**Aim of the exercise**
Leave the pictures out. Retype exactly the lines below from the one containing "山金国际：港股上市工作正常推进中" through the one containing "awareness, meningkatkan pengalaman", and no others.

**Given records**
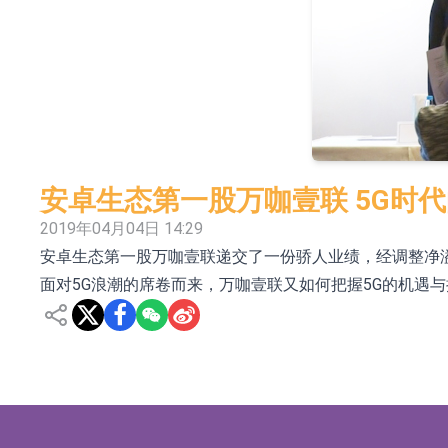
依米康：海外交付以东南亚、中东市场为主 并
上交所：财通多策略福鑫定期开放灵活配置混
上交所：景顺长城全球半导体芯片产业股票型
【异动股】港股跌幅榜前十，卡森国际(00496.HK)跌
【异动股】港股涨幅榜前十，拿森科技(02261.HK)涨
安卓生态第一股万咖壹联 5G时代
神火股份：新疆神火铝水转化率已100%
2019年04月04日 14:29
安卓生态第一股万咖壹联递交了一份骄人业绩，经调整净溢
【异动股】焦炭Ⅲ板块下挫，陕西黑猫(601015.C
面对5G浪潮的席卷而来，万咖壹联又如何把握5G的机遇
浙江证监局对财通证券股份有限公司采取出具
山金国际：港股上市工作正常推进中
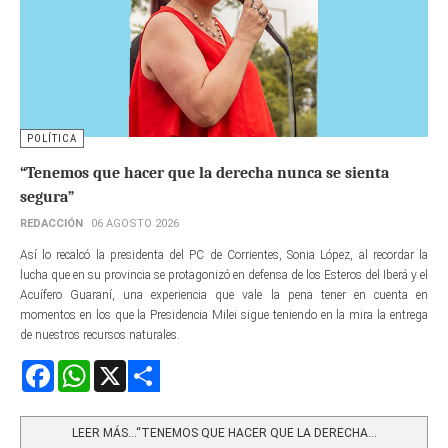
POLÍTICA
“Tenemos que hacer que la derecha nunca se sienta
segura”
REDACCIÓN
06 AGOSTO 2026
Así lo recalcó la presidenta del PC de Corrientes, Sonia López, al recordar la
lucha que en su provincia se protagonizó en defensa de los Esteros del Iberá y el
Acuífero Guaraní, una experiencia que vale la pena tener en cuenta en
momentos en los que la Presidencia Milei sigue teniendo en la mira la entrega
de nuestros recursos naturales.
Facebook
WhatsApp
X
Share
LEER MÁS…“TENEMOS QUE HACER QUE LA DERECHA...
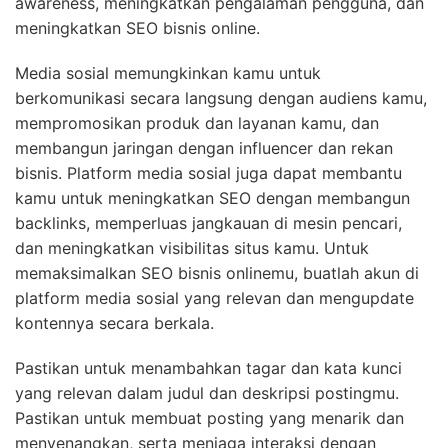
awareness, meningkatkan pengalaman pengguna, dan
meningkatkan SEO bisnis online.
Media sosial memungkinkan kamu untuk
berkomunikasi secara langsung dengan audiens kamu,
mempromosikan produk dan layanan kamu, dan
membangun jaringan dengan influencer dan rekan
bisnis. Platform media sosial juga dapat membantu
kamu untuk meningkatkan SEO dengan membangun
backlinks, memperluas jangkauan di mesin pencari,
dan meningkatkan visibilitas situs kamu. Untuk
memaksimalkan SEO bisnis onlinemu, buatlah akun di
platform media sosial yang relevan dan mengupdate
kontennya secara berkala.
Pastikan untuk menambahkan tagar dan kata kunci
yang relevan dalam judul dan deskripsi postingmu.
Pastikan untuk membuat posting yang menarik dan
menyenangkan, serta menjaga interaksi dengan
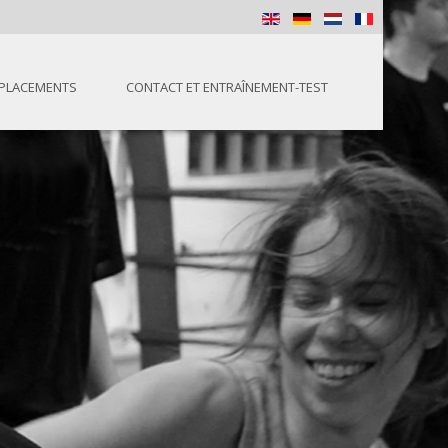
PLACEMENTS
CONTACT ET ENTRAÎNEMENT-TEST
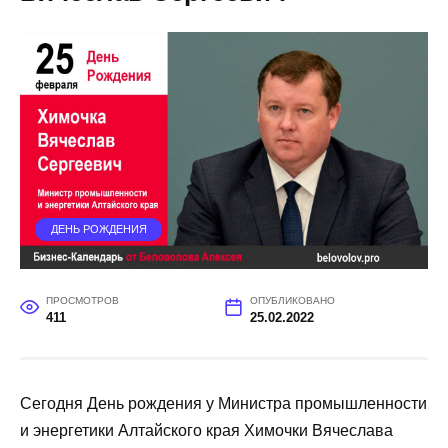
ДЕНЬ РОЖДЕНИЯ
ПРОСМОТРОВ
ОПУБЛИКОВАНО
411
25.02.2022
Сегодня День рождения у Министра промышленности
и энергетики Алтайского края Химочки Вячеслава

**Solution for this task**
山金国际：港股上市工作正常推进中
POLÍTICA
“Tenemos que hacer que la derecha nunca se sienta
segura”
REDACCIÓN
06 AGOSTO 2026
Así lo recalcó la presidenta del PC de Corrientes, Sonia López, al recordar la
lucha que en su provincia se protagonizó en defensa de los Esteros del Iberá y el
Acuífero Guaraní, una experiencia que vale la pena tener en cuenta en
momentos en los que la Presidencia Milei sigue teniendo en la mira la entrega
de nuestros recursos naturales.
Facebook
WhatsApp
X
Share
LEER MÁS…“TENEMOS QUE HACER QUE LA DERECHA...
awareness, meningkatkan pengalaman pengguna, dan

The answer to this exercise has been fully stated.